- Directed by: Max Fischer
- Written by: Leila Basen Max Fischer
- Based on: The Neighbor (novel) by Laird Koenig
- Produced by: Claude Léger
- Starring: George Segal Irene Cara Joyce Gordon Andrew Martin Thompson Barbara Cook Clark Johnson Nicholas Campbell
- Cinematography: François Protat
- Edited by: Jean-Guy Montpetit Fabien D. Tordjmann
- Music by: Art Phillips
- Distributed by: Interglobal Home Video
- Release date: 1982;
- Country: Canada
- Language: English

= Killing 'em Softly =

Killing 'em Softly is a 1982 Canadian thriller film directed by Max Fischer, starring Irene Cara, George Segal, Clark Johnson and Nicholas Campbell. It is most noted for production problems which led to it becoming one of the first Canadian films ever to be released direct to video, and led to a court case over production funding which was not resolved until 1995.

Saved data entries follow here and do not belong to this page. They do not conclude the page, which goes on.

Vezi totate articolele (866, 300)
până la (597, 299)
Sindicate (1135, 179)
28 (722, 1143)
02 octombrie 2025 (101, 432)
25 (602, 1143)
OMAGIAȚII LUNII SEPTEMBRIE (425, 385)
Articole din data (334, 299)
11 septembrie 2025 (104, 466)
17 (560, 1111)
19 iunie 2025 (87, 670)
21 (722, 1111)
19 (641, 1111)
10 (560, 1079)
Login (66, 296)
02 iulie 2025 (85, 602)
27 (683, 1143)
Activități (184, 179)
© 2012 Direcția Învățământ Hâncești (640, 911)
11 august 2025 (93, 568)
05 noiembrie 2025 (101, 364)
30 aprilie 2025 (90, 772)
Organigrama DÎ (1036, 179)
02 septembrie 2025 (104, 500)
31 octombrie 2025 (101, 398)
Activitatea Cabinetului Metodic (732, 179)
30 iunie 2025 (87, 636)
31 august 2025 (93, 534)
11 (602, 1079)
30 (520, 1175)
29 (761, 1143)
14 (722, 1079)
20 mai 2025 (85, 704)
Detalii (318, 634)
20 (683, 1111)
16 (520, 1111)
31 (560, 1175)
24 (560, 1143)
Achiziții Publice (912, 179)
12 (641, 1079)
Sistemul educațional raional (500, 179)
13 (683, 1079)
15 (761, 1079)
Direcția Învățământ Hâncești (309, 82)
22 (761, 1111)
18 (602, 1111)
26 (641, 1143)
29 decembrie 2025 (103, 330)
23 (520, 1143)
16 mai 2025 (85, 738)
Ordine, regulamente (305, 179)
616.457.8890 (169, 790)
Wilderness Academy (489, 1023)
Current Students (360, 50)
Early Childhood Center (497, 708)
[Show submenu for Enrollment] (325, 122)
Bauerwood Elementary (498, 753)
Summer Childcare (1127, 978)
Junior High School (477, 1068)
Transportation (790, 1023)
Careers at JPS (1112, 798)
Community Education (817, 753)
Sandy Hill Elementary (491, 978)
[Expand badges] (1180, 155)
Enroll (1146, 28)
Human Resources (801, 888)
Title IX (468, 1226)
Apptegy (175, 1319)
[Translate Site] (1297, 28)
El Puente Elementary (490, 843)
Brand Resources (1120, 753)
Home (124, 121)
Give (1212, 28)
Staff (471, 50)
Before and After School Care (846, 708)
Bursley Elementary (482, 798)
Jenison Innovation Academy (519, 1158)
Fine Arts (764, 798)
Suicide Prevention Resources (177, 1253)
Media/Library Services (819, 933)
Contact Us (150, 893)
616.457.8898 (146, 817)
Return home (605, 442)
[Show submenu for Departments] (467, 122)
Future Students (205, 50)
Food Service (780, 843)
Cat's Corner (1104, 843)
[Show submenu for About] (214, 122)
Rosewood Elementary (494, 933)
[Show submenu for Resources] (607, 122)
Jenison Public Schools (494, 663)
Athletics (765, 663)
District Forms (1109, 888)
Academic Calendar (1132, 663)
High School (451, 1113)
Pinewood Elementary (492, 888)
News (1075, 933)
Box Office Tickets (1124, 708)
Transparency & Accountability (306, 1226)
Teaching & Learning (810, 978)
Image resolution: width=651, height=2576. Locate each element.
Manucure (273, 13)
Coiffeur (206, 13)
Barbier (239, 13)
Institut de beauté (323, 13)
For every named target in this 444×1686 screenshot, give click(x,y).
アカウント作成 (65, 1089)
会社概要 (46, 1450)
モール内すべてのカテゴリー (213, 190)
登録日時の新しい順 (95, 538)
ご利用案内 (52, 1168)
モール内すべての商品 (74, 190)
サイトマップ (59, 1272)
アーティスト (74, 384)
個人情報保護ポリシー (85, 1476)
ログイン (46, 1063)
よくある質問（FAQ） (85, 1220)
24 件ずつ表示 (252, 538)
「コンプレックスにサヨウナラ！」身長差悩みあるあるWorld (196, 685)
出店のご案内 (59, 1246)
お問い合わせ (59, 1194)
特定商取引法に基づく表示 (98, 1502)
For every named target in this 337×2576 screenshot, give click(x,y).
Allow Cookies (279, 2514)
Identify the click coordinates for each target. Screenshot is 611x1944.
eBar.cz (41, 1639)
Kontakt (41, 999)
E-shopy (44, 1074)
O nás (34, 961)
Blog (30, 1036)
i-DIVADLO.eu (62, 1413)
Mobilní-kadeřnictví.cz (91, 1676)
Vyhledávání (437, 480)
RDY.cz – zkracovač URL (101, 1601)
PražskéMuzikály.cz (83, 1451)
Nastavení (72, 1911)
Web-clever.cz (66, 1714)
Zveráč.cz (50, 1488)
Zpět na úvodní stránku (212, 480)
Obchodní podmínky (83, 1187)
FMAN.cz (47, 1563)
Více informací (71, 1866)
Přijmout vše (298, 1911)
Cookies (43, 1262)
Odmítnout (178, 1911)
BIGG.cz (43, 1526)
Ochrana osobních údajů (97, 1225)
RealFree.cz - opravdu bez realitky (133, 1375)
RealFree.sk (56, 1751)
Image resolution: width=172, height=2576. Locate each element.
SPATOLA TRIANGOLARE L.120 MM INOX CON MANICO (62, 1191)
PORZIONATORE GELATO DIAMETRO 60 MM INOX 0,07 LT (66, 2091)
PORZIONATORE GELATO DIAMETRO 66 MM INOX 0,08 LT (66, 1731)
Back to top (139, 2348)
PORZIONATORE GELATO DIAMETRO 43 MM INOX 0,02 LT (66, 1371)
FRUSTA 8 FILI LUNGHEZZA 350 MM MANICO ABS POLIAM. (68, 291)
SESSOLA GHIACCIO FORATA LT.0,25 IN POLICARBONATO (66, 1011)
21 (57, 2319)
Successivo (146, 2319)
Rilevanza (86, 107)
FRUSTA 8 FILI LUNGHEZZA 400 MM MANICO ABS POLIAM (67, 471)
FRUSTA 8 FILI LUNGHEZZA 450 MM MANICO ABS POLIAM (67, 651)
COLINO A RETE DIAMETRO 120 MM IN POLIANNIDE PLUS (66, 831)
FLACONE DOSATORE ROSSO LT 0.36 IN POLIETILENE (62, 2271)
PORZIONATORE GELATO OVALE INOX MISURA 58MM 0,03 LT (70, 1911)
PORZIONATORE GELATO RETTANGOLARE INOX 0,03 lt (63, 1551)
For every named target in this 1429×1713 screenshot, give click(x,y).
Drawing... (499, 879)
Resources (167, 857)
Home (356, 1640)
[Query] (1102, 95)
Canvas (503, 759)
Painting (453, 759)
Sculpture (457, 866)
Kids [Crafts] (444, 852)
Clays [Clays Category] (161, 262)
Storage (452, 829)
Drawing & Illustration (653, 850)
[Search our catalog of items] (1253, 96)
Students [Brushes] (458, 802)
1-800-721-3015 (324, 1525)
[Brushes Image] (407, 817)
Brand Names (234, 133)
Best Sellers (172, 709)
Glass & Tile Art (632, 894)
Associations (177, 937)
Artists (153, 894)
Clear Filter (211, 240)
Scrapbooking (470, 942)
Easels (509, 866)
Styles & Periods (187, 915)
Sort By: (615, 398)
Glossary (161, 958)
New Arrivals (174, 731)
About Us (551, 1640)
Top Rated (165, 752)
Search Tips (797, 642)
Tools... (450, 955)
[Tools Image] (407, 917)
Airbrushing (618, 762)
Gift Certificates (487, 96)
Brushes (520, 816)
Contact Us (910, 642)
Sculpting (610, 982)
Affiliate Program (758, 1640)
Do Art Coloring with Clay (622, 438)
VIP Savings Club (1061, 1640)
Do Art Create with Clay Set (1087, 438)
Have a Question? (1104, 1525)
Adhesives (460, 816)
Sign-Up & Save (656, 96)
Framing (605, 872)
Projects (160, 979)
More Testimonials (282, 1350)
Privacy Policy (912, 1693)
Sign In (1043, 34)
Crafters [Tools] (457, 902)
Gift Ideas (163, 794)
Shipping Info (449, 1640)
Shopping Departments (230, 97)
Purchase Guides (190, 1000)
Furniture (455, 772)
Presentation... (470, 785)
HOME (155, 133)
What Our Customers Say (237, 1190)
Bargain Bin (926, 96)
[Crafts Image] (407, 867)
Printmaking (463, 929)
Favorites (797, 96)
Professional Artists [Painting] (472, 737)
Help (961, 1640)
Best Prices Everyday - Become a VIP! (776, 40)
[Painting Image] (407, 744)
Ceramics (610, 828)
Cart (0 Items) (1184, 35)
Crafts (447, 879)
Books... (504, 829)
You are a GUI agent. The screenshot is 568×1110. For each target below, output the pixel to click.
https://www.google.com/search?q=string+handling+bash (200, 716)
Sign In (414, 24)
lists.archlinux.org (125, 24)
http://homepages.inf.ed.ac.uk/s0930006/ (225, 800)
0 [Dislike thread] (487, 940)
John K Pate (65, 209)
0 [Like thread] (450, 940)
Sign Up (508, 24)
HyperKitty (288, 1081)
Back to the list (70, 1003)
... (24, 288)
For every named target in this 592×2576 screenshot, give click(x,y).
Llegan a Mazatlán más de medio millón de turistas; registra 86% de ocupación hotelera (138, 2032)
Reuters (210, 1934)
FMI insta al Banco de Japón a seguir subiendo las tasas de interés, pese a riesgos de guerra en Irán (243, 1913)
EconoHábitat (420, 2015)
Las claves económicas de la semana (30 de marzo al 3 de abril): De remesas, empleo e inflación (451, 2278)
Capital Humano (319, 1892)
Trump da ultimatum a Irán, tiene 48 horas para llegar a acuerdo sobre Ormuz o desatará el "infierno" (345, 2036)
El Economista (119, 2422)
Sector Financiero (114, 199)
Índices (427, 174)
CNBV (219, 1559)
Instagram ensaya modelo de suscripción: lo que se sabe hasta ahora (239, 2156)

Based on Laird Koenig's novel The Neighbor, the film's plot centres on the girlfriend of a murdered man, who falls in love with her boyfriend's killer.

Irene Cara also performs the opening theme song "City Nights".

==Cast==
- George Segal as Jimmy Skinner
- Irene Cara as Jane Flores
- Joyce Gordon as Poppy Mellinger
- Andrew Thomson as Lou Eberhard (credited as Andrew Martin Thompson)
- Clark Johnson as Michael
- Barbara Cook as Susan
- Nicholas Campbell as Clifford
- Gail Dahms-Bonine as "Cookie" (credited as Gail Dahms)
- Emidio Michetti as Carlos
- George E. Zeeman as Arnold
- Arleigh Peterson as Harold
- Sheena Larkin as Ms. Adamson, Lawyer
- Jeffrey Cohen as Collector
- Irene Kessler as Darlene
- Charlotte Jones as Mrs. Zbanski
- Antonia Ray as Fortune Teller
- Daniel Whitner as Altman
- Claudette Roche as Waitress (uncredited)

==Production==
The film was originally announced with the working title Neighbor, and was originally slated to star Peter O'Toole in the role that Segal ultimately played. Due to cost overruns, however, producer Claude Léger approached Télé-Métropole and the Dutch firm Mueller International as guarantors for a $3.15 million loan from the Mercantile Bank of Canada. When a dispute emerged over story rights, Mercantile Bank called in the loan, bankrupting Léger. Mercantile Bank then sued Télé-Métropole and Mueller International to recover its costs, and gave the film a minimal theatrical run under the title The Man in 5A, before selling it to Palan Entertainment for $480,000.

In 1989, the Quebec Superior Court ordered Télé-Métropole to pay $4.6 million to the National Bank of Canada, which had by this time acquired the Mercantile Bank. Télé-Métropole appealed the decision to the Quebec Court of Appeal, which upheld the decision in 1995; with compound interest, however, Télé-Métropole was now ordered to pay $8 million.

Screenwriter Leila Basen acknowledged in good humor that she had written what was widely considered "the worst Canadian movie ever made". According to Basen, however, "at least the script for The Man in 5A was good. The problem was that the producers ran out of money. I paid to see the movie at a theatre - and asked for my money back at the end."

==Awards==
Campbell received a Genie Award nomination for Best Supporting Actor at the 4th Genie Awards in 1983. Writing for Cinema Canada, critic J. Paul Costabile stated that the nomination had been given "for no discernible reason".